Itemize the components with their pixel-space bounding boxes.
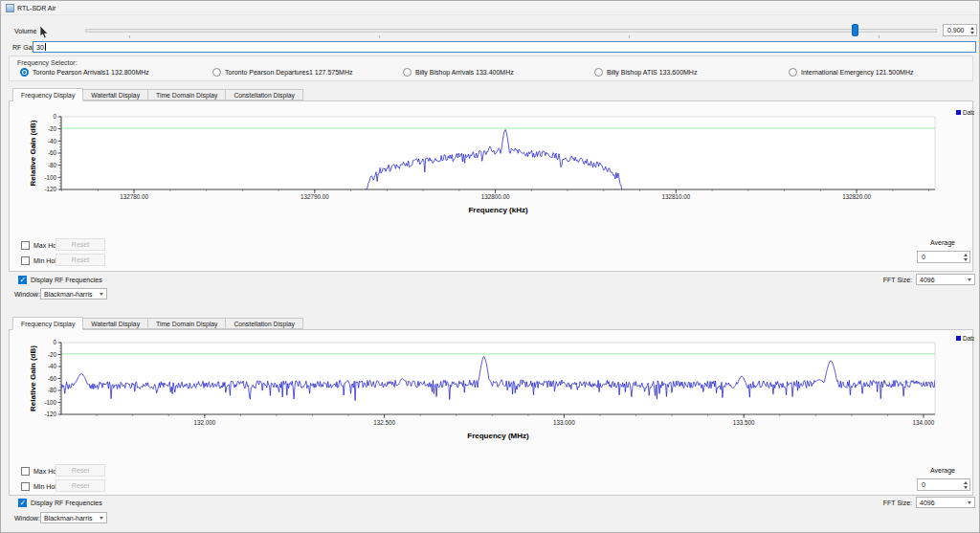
reset-max-button-p1[interactable]: Reset [56, 238, 105, 251]
reset-min-button-p1[interactable]: Reset [56, 254, 105, 266]
radio-label: Toronto Pearson Departures1 127.575MHz [225, 69, 352, 76]
radio-unselected-icon [212, 68, 221, 77]
svg-text:Frequency (MHz): Frequency (MHz) [467, 432, 529, 440]
svg-text:132820.00: 132820.00 [842, 193, 871, 200]
display-rf-label-p1: Display RF Frequencies [31, 276, 102, 284]
volume-value-spinbox[interactable]: 0.900 [943, 24, 977, 36]
average-spinbox-p2[interactable]: 0 [917, 478, 970, 491]
tab-pane-p1: 132780.00132790.00132800.00132810.001328… [9, 100, 973, 272]
average-spinbox-p1[interactable]: 0 [917, 251, 970, 263]
radio-unselected-icon [594, 68, 603, 77]
tab-time-domain-display-p1[interactable]: Time Domain Display [148, 89, 226, 100]
radio-label: Toronto Pearson Arrivals1 132.800MHz [33, 69, 149, 76]
frequency-plot-p2[interactable]: 132.000132.500133.000133.500134.0000-20-… [10, 330, 974, 497]
radio-billy-bishop-arrivals[interactable]: Billy Bishop Arrivals 133.400MHz [403, 68, 514, 77]
radio-billy-bishop-atis[interactable]: Billy Bishop ATIS 133.600MHz [594, 68, 697, 77]
spinner-down-icon[interactable] [970, 32, 974, 34]
volume-slider-track[interactable] [85, 29, 937, 33]
tab-waterfall-display-p1[interactable]: Waterfall Display [83, 89, 148, 100]
chevron-down-icon [968, 501, 971, 504]
fft-size-label-p2: FFT Size: [843, 499, 912, 507]
chevron-down-icon [100, 517, 103, 520]
app-icon [6, 4, 14, 12]
radio-unselected-icon [403, 68, 412, 77]
spinner-up-icon[interactable] [964, 254, 968, 256]
svg-text:-120: -120 [44, 411, 56, 417]
svg-text:-60: -60 [48, 375, 57, 382]
tab-frequency-display-p1[interactable]: Frequency Display [12, 88, 83, 101]
slider-tick [629, 35, 630, 38]
radio-toronto-pearson-departures1[interactable]: Toronto Pearson Departures1 127.575MHz [212, 68, 352, 77]
average-value-p2: 0 [922, 481, 925, 488]
svg-text:133.500: 133.500 [733, 419, 755, 426]
window-fn-dropdown-p2[interactable]: Blackman-harris [40, 512, 107, 523]
fft-size-dropdown-p2[interactable]: 4096 [916, 497, 975, 508]
average-label-p1: Average [917, 238, 969, 247]
radio-selected-icon [20, 68, 29, 77]
window-fn-dropdown-p1[interactable]: Blackman-harris [40, 288, 107, 300]
tab-time-domain-display-p2[interactable]: Time Domain Display [148, 318, 226, 329]
max-hold-checkbox-p2[interactable] [21, 467, 30, 476]
radio-label: Billy Bishop Arrivals 133.400MHz [415, 69, 514, 76]
radio-international-emergency[interactable]: International Emergency 121.500MHz [789, 68, 914, 77]
volume-slider-handle[interactable] [852, 24, 858, 36]
tab-waterfall-display-p2[interactable]: Waterfall Display [83, 318, 148, 329]
display-rf-label-p2: Display RF Frequencies [31, 499, 102, 507]
svg-text:132810.00: 132810.00 [661, 193, 690, 200]
tab-frequency-display-p2[interactable]: Frequency Display [12, 317, 83, 330]
svg-text:Data 0: Data 0 [963, 335, 974, 342]
frequency-selector-group: Frequency Selector: Toronto Pearson Arri… [9, 56, 973, 81]
svg-text:-20: -20 [48, 351, 57, 358]
window-titlebar: RTL-SDR Air [1, 1, 979, 15]
window-fn-value-p2: Blackman-harris [44, 515, 93, 522]
chevron-down-icon [100, 293, 103, 296]
svg-text:132.000: 132.000 [193, 419, 215, 426]
svg-text:0: 0 [53, 113, 56, 120]
checkmark-icon: ✓ [20, 276, 27, 284]
svg-text:132.500: 132.500 [373, 419, 395, 426]
rf-gain-value: 30 [36, 44, 44, 51]
tab-constellation-display-p2[interactable]: Constellation Display [226, 318, 302, 329]
fft-size-dropdown-p1[interactable]: 4096 [916, 274, 975, 285]
checkmark-icon: ✓ [20, 499, 27, 507]
radio-toronto-pearson-arrivals1[interactable]: Toronto Pearson Arrivals1 132.800MHz [20, 68, 149, 77]
min-hold-checkbox-p2[interactable] [21, 482, 30, 491]
min-hold-checkbox-p1[interactable] [21, 256, 30, 265]
spinner-up-icon[interactable] [970, 27, 974, 30]
radio-label: Billy Bishop ATIS 133.600MHz [607, 69, 697, 76]
rf-gain-input[interactable]: 30 [33, 41, 976, 53]
tabbar-panel2: Frequency Display Waterfall Display Time… [12, 316, 303, 329]
volume-value: 0.900 [947, 27, 965, 33]
window-fn-label-p2: Window: [14, 514, 40, 522]
volume-label: Volume [14, 27, 36, 35]
window-fn-label-p1: Window: [14, 290, 40, 299]
slider-tick [129, 35, 130, 38]
tab-constellation-display-p1[interactable]: Constellation Display [226, 89, 302, 100]
svg-text:133.000: 133.000 [553, 419, 575, 426]
svg-text:-60: -60 [48, 149, 57, 156]
svg-text:-100: -100 [44, 174, 56, 181]
svg-text:132780.00: 132780.00 [120, 193, 148, 200]
radio-unselected-icon [789, 68, 797, 77]
slider-tick [879, 35, 880, 38]
svg-text:-80: -80 [48, 387, 57, 393]
spinner-down-icon[interactable] [964, 486, 968, 489]
svg-text:Data 0: Data 0 [963, 109, 974, 116]
reset-min-button-p2[interactable]: Reset [56, 479, 105, 492]
fft-size-value-p2: 4096 [920, 500, 935, 506]
svg-text:Relative Gain (dB): Relative Gain (dB) [29, 120, 37, 186]
frequency-plot-p1[interactable]: 132780.00132790.00132800.00132810.001328… [10, 101, 974, 273]
frequency-selector-label: Frequency Selector: [17, 58, 78, 67]
display-rf-checkbox-p1[interactable]: ✓ [18, 276, 27, 284]
svg-text:132790.00: 132790.00 [301, 193, 329, 200]
reset-max-button-p2[interactable]: Reset [56, 464, 105, 477]
spinner-up-icon[interactable] [964, 481, 968, 484]
svg-text:134.000: 134.000 [913, 419, 935, 426]
svg-text:Frequency (kHz): Frequency (kHz) [468, 206, 528, 214]
window-title: RTL-SDR Air [17, 4, 56, 12]
svg-text:132800.00: 132800.00 [481, 193, 510, 200]
svg-text:Relative Gain (dB): Relative Gain (dB) [29, 345, 37, 411]
display-rf-checkbox-p2[interactable]: ✓ [18, 499, 27, 507]
spinner-down-icon[interactable] [964, 258, 968, 261]
max-hold-checkbox-p1[interactable] [21, 241, 30, 250]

************

=== Problem details ===
Taking the listing above line by line, say how many lines include the string "button", and give only that number.

=== Completed task ===
4